= Beginning of Section =
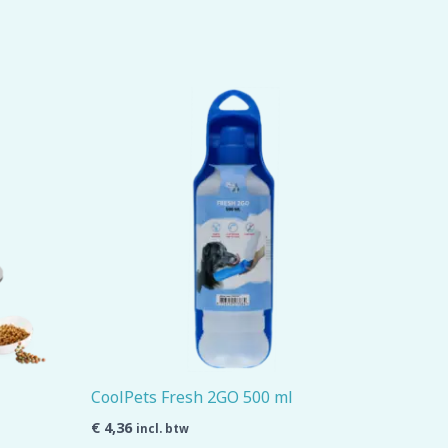
CoolPets Fresh 2GO 500 ml
€
4,36
incl. btw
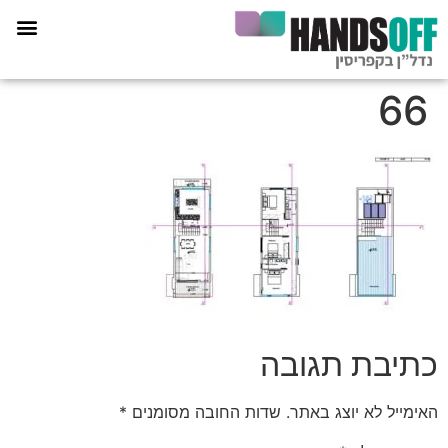
תכנית הליווי קפריסין 360
66
כתיבת תגובה
האימייל לא יוצג באתר.
שדות החובה מסומנים
*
= End of Section =
Copy exactly, and only, the lines from the line containing "כתיבת תגובה" to the end of the listing, with both ends included.

*RESPONSE AREA*:
כתיבת תגובה
האימייל לא יוצג באתר.
שדות החובה מסומנים
*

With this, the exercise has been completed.